DNA studies show that the more "robust" forms of Batrachoseps, B. robustus, B wrighti - Oregon Slender Salamander, and B. stebbinsi - Tehachapi Slender Salamander, are phylogenetically distant from other Batrachoseps species.
Listed as imperiled and near threatened. This is probably because its limited forested high-altitude riparian habitat makes it vulnerable to any alteration of the habitat. The populations in the Scodie mountains are small and isolated which makes them more vulnerable to habitat alteration.
Wake, D.B., K.P. Yanev, and R.W. Hansen. - 1/13/2003. "New species of slender salamander, Genus Batrachoseps, from the southern Sierra Nevada of California." 2002 Copeia 4:1016-1028.
Stebbins, Robert C., and McGinnis, Samuel M. Field Guide to Amphibians and Reptiles of California: Revised Edition (California Natural History Guides) University of California Press, 2012.
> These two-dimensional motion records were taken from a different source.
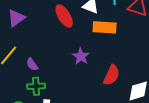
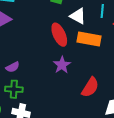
red ellipse: (64, 16) -> (59, 35), moved
purple semicircle: (32, 64) -> (13, 67), turned -88

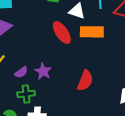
purple star: (62, 65) -> (43, 71), moved
red semicircle: (90, 87) -> (85, 81), moved

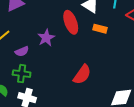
orange rectangle: (92, 32) -> (100, 29), size x0.6
purple star: (43, 71) -> (46, 38), moved

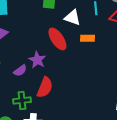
purple semicircle: (22, 51) -> (20, 71), moved
red semicircle: (82, 75) -> (45, 87), moved

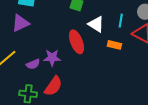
orange rectangle: (87, 38) -> (114, 45), moved
purple star: (37, 60) -> (52, 58), turned 30

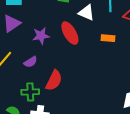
orange rectangle: (114, 45) -> (108, 38), moved
purple star: (52, 58) -> (41, 36), moved

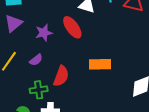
orange rectangle: (108, 38) -> (100, 64), moved, size x1.5

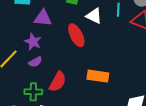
purple triangle: (13, 23) -> (43, 18), moved, turned 36
purple star: (44, 33) -> (33, 42), moved, turned 30

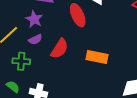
red semicircle: (58, 82) -> (60, 49), moved
green cross: (33, 92) -> (21, 61), moved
Stebbins, Robert C. California Amphibians and Reptiles. The University of California Press, 1972.
Flaxington, William C. Amphibians and Reptiles of California: Field Observations, Distribution, and Natural History. Fieldnotes Press, Anaheim, California, 2021.
Stebbins, Robert C. A Field Guide to Western Reptiles and Amphibians, 3rd Edition. Houghton Mifflin, 2003
The following conservation status listings for this animal are taken from the October 2021 California "Special Animals List" and the October 2021 "State and Federally Listed Endangered and Threatened Animals of California" list, both of which are produced by multiple agencies and available here: https://www.wildlife.ca.gov/Data/CNDDB/Plants-and-Animals. You can check the link to see if there are more recent lists.
If no status is listed here, the animal is not included on either list. This most likely indicates that there are no serious conservation concerns for the animal. To find out more about an animal's status you can go to the NatureServe and IUCN websites to check their rankings.
NatureServe Global Ranking
Vulnerable—At moderate risk of extinction due to a restricted range, relatively few populations (often 80 or fewer), recent and widespread declines, or other factors.
NatureServe State Ranking
Vulnerable in the state due to a restricted range, relatively few populations (often 80 or fewer.